My design rules were: No gradients; no purple; prefer muted colors; plenty of sharp corners and overlapping shapes; Use the Boba Milky font face;
The difference is very stark:
- The AI has a hard time making the geometric shapes regular. You see the stars have different size arms at different intervals in the AI version. This will take a human artist longer time to make it look worse.
- The 5-point stars are still a little rounded in the AI version.
- There is way too much text in the AI version (a human designer might make that mistake, but it is very typical of AI).
- The orange 10 point star in the right with the text “you are the star” still has a gradient (AI really can’t help it self).
- The borders around the title text “Karaoke night!” bleed into the borders of the orange (gradient) 10-point star on the right, but only half way. This is very sloppy, a human designer would fix that.
- The font face is not Milky Boba but some sort of an AI hybrid of Milky Boba, Boba Milky and comic sans.
- And finally, the QR code has obvious AI artifacts in them.
Point I’m making, it is very hard to prompt your way out of making a poster look like AI, especially when the design is intentional in making it not look like AI.
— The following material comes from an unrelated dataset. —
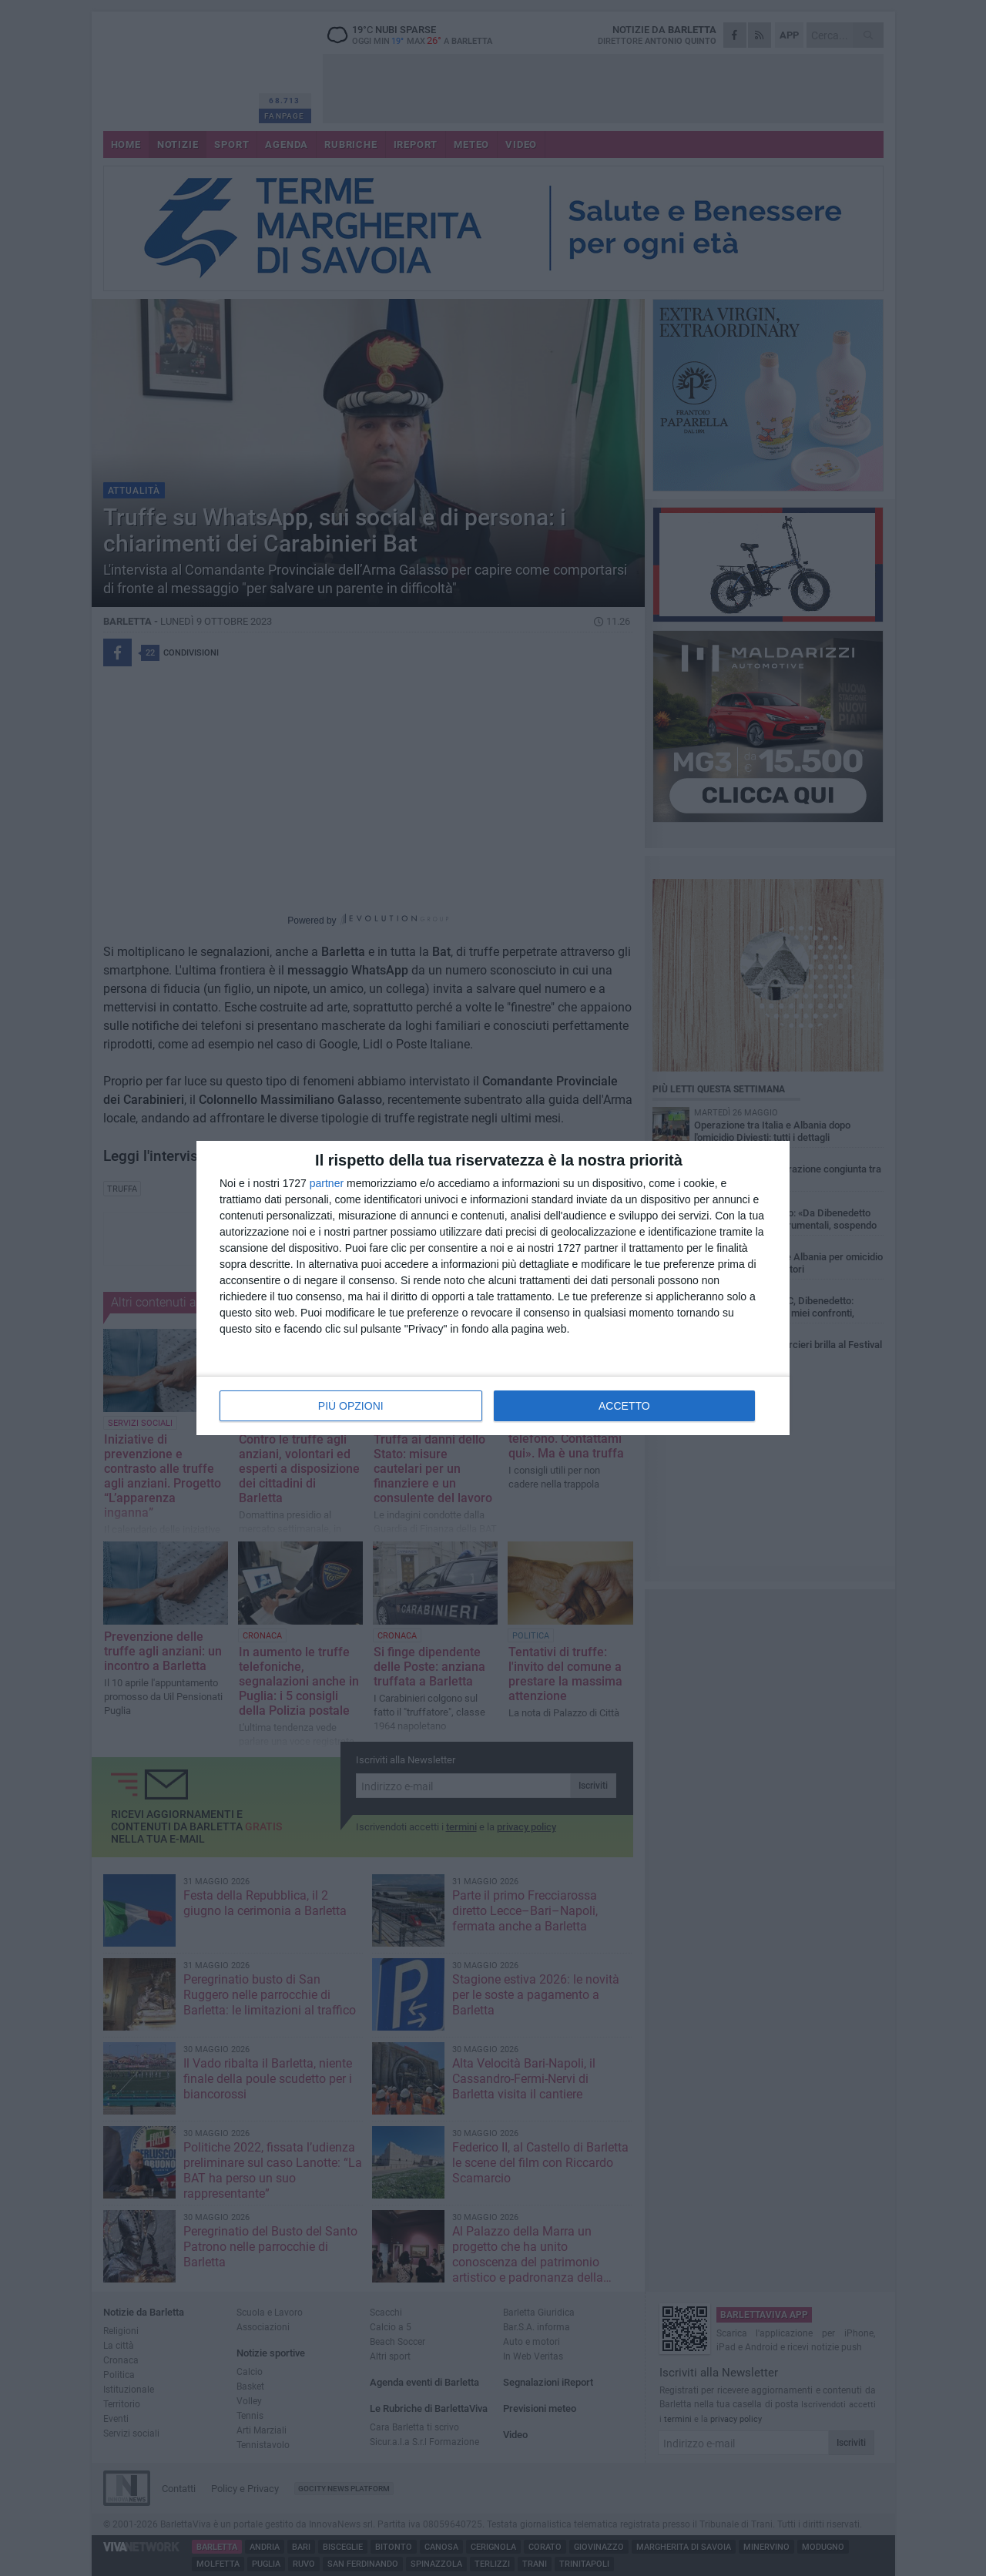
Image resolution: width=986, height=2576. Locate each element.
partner (327, 1183)
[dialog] (493, 1288)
But they are very different certainly. ChatGPT generated a poster with a very sleek, “produced” style that apes corporate posters whereas you went with a much more personal touch. You are correct that yours does not look like typical AI.
My point is certainly not that the AI poster is better, only that it’s capable of producing surprising results. With minimal guidance it can also generate different styles: https://imgur.com/a/zXfOZaf
I think the trend to intentionally make stuff look “non-AI” is doomed to fail as AI gets better and better. A year or two ago the poster would have been full of nonsense letters.
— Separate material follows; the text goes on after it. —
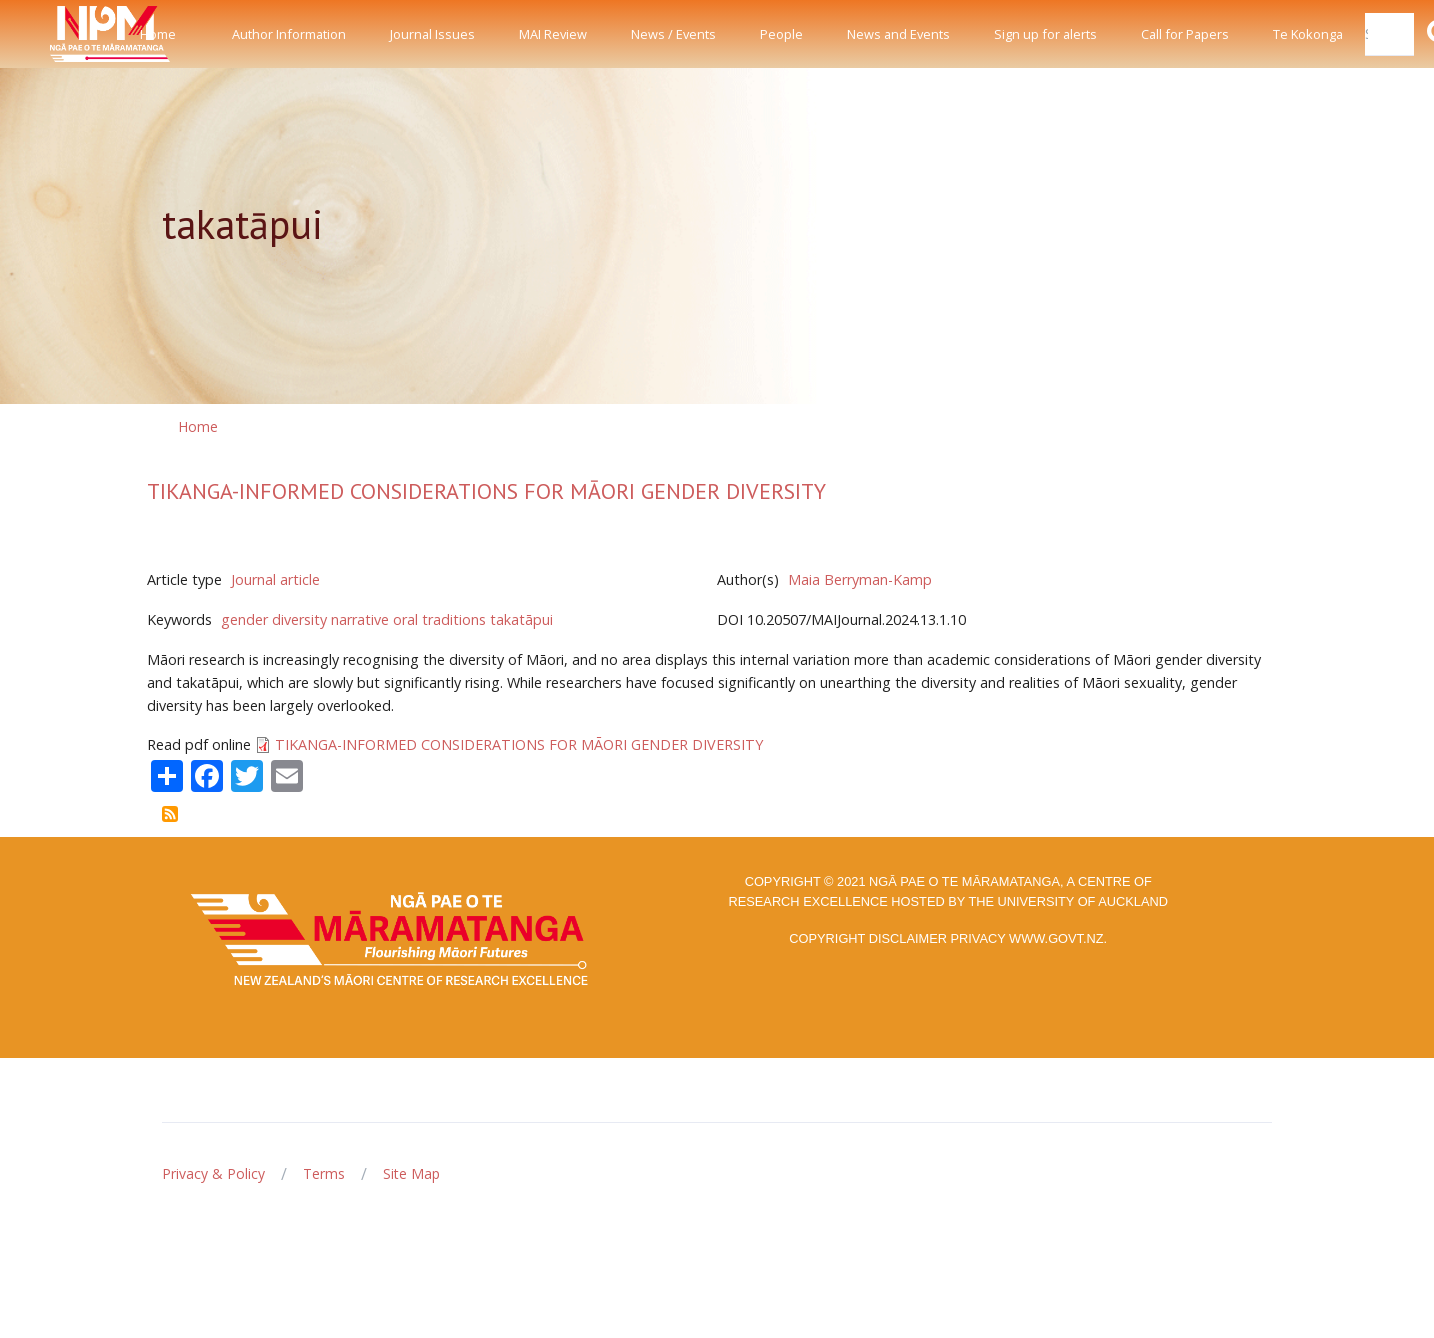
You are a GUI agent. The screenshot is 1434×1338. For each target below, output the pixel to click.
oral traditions (439, 619)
> And finally, the QR code has obvious AI artifacts in them.
I wonder if this is intentional, to prevent AI from regurgitating someone’s real QR codes.
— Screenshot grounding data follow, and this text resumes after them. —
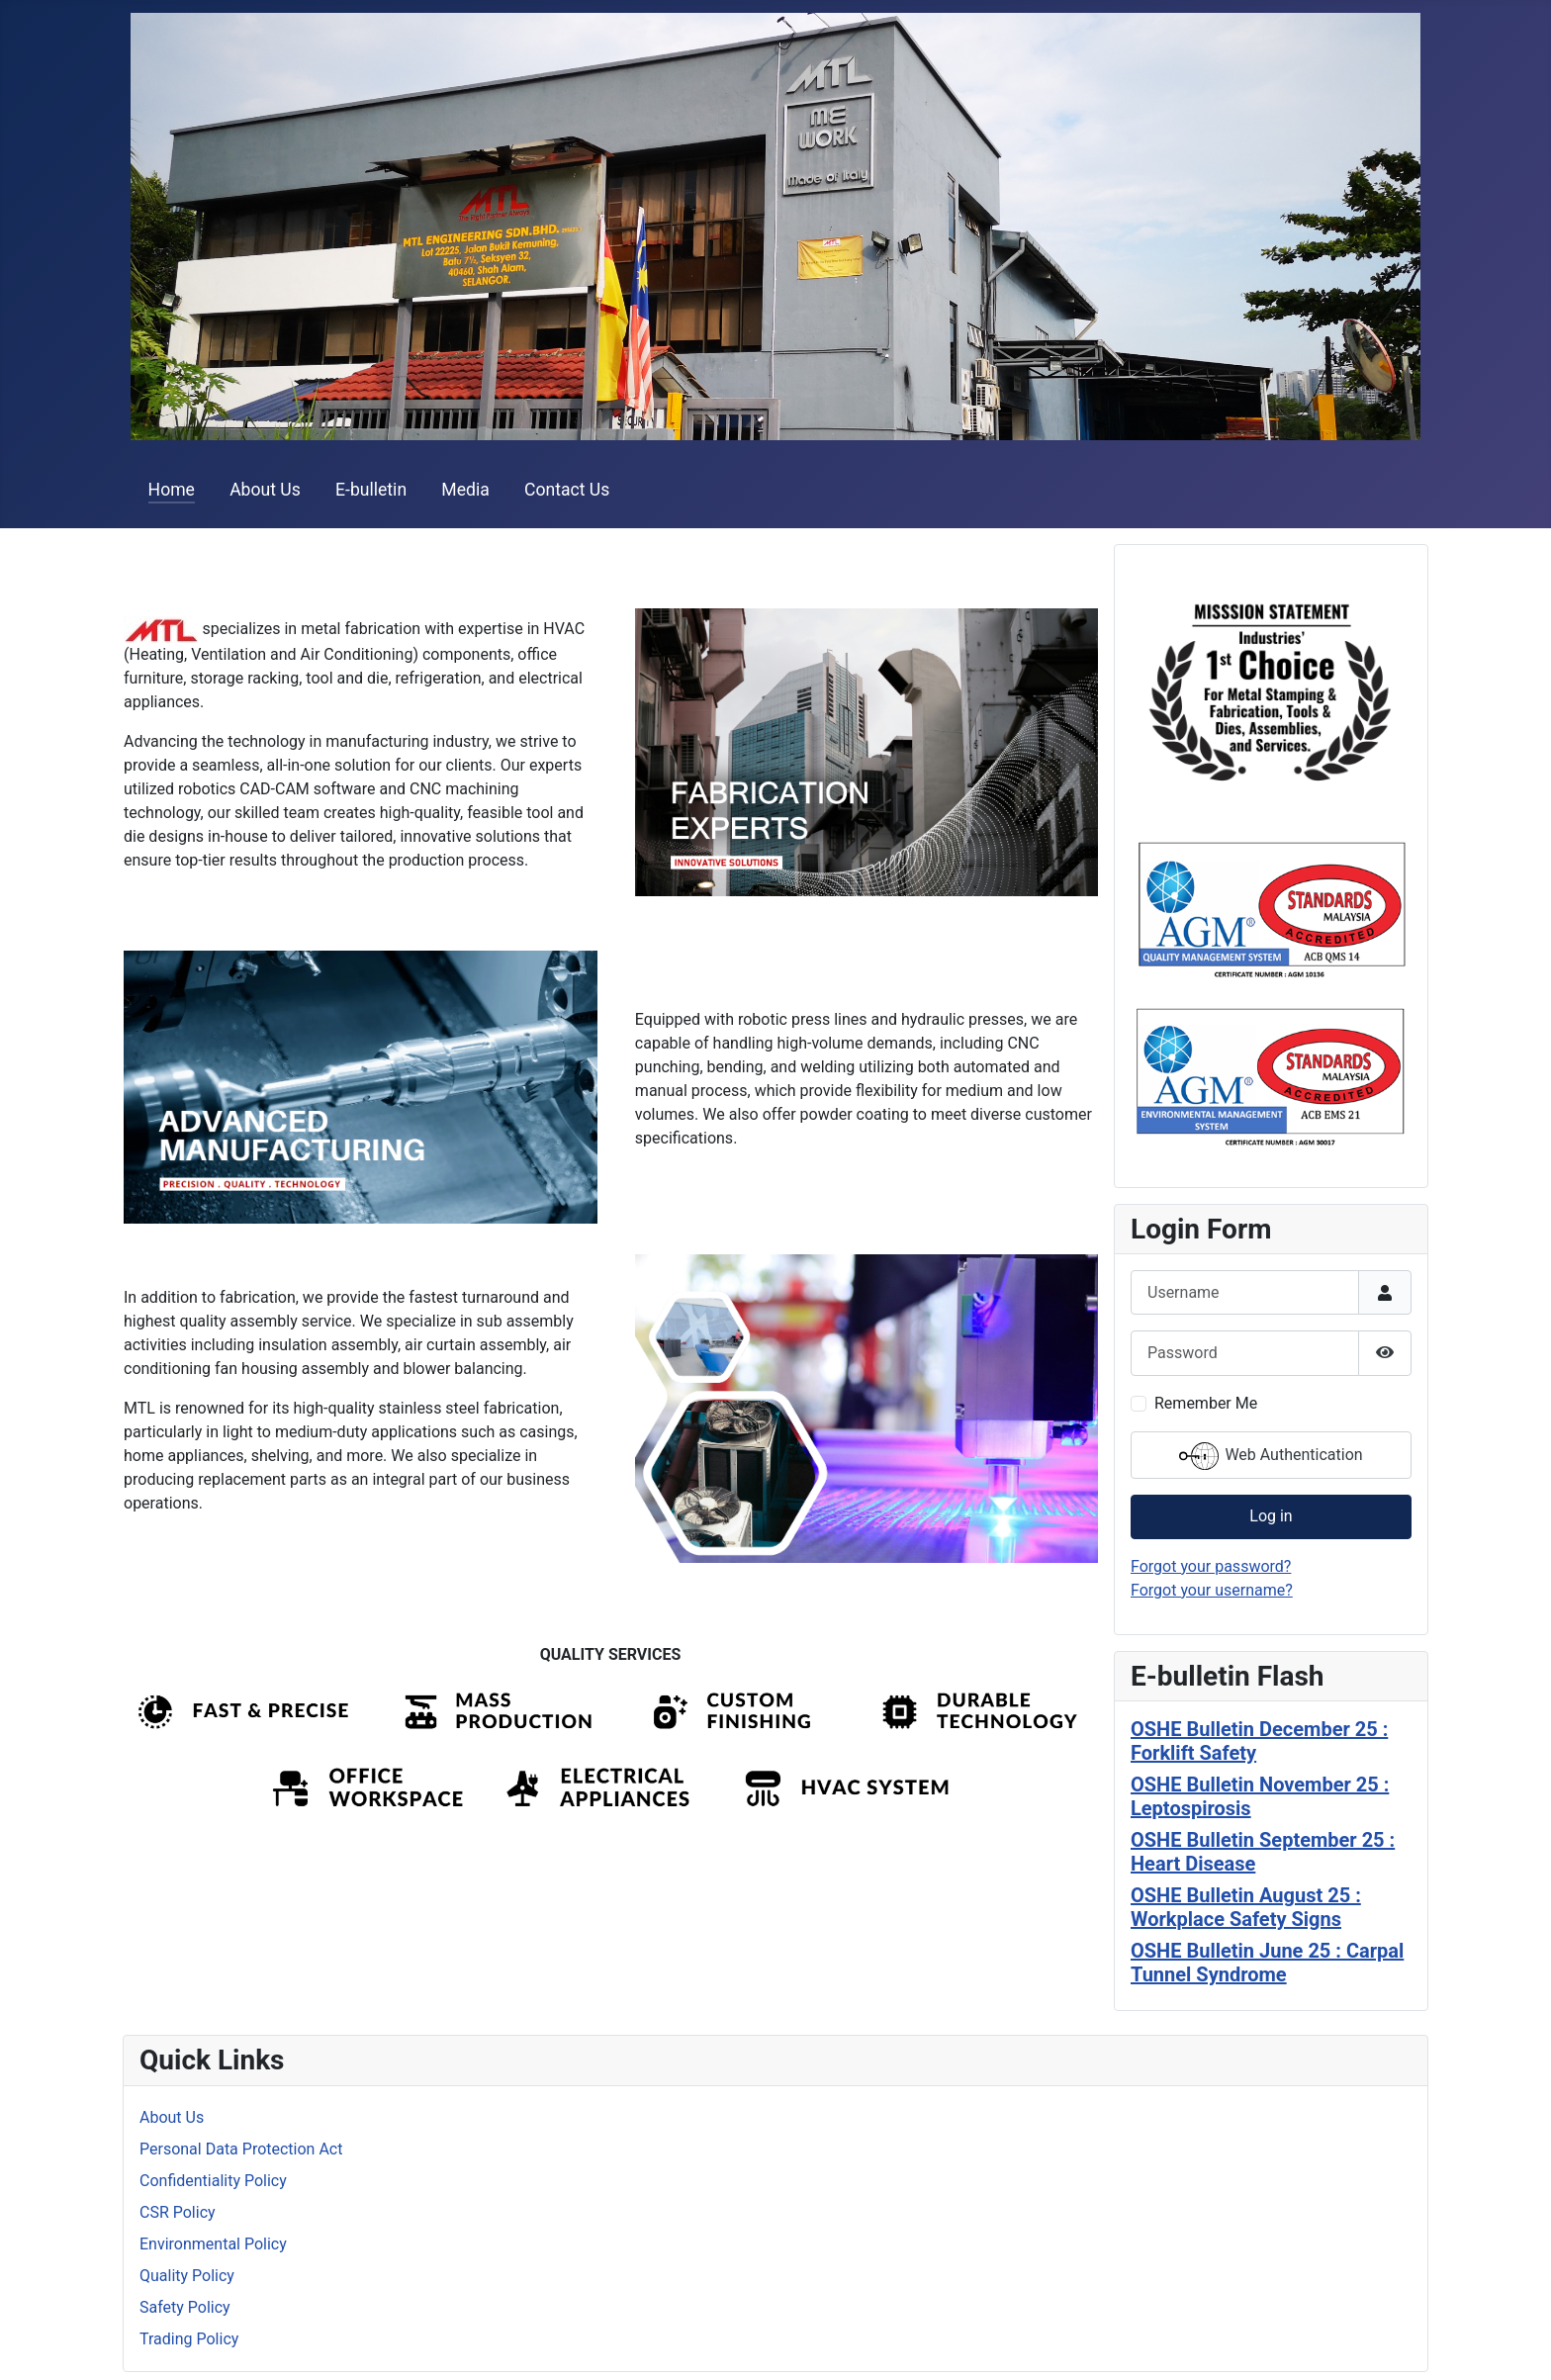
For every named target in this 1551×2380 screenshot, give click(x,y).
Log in (1270, 1516)
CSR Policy (177, 2212)
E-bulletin (371, 490)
ETA: Actually, I wonder how much of the “flair” on human-drawn stars is to avoid looking like they are drag-and-drop from a program like Word. Ironic if we’ve circled back around to stars that look perfect to avoid looking like a different computer generated star.
What’s the mechanism that makes an AI ‘better’ at looking non-AI? Training on non-ai trend images? It’s not following prompts more closely. Even if that image had no gradients or pointier shapes, it still doesn’t look like it was made by an individual.
To your counterpoints, notice that you are apologizing for the AI by finding humans that may have done something, sometime, that the AI just did. Of course! It’s trained on their art. To be non-AI, art needs to counter all averages and trends that the models are trained on.
I don’t know. Better training data? More training data? The difference over the past year or two is stark so something is improving it.
> Even if that image had no gradients or pointier shapes, it still doesn’t look like it was made by an individual.
The fact that humans are actively trying to make art that does not look like AI makes it clear that AI is not so obvious as many would like to pretend. If it were obvious, no one would need to try to avoid their art looking like AI.
> To your counterpoints, notice that you are apologizing for the AI by finding humans that may have done something, sometime, that the AI just did. Of course! It’s trained on their art.
Obviously.
> To be non-AI, art needs to counter all averages and trends that the models are trained on.
So in order to not look like AI, art just has to be so unique that it’s unlike any training data. That’s a high bar. Tough time to be an artist.
About the stars. I know designers paint unperfect stars. I even did that in my design. In particular I stretched it and rotated slightly. A more ambitious designer might go further and drag a couple of vertices around to exaggerate them relative to the others. But usually there is some balance in their decisions. AI however just puts the vertices wherever, and it is ugly and unbalanced. A regular geometric shape with a couple of oddities is a normal design choice, but a geometric shape which is all oddities is a lot of work for an ugly design. Humans tend not do to that.
I don’t think this is a productive choice, but it’s certainly yours to make.
> but a geometric shape which is all oddities is a lot of work for an ugly design. Humans tend not do to that
I find this such an odd thing to say. It’s way easier to draw a wonky star than a symmetrical one. Unless “drawing” here means using a mouse to drag and drop a star that a program draws for you.
Vintage illustrations are full of nonsymmetrical shapes. The classic Batman “POW” and similar were hand drawn and rarely close to symmetrical.
Apart from me, my partner also does graphic design, and unlike me she values her sanity more then open source so she uses illustrator for her designs. In adobe’s walled garden world of proprietary software it is still the same story, you generally use the specific tools to get regular shapes (or patterns) and then alter them after the they are drawn. You don‘t draw them from scratch. If you are familiar with modular analog synthesizers, this is starting with a square wave, and then subtracting to modulate the signal into a more natural sounding form.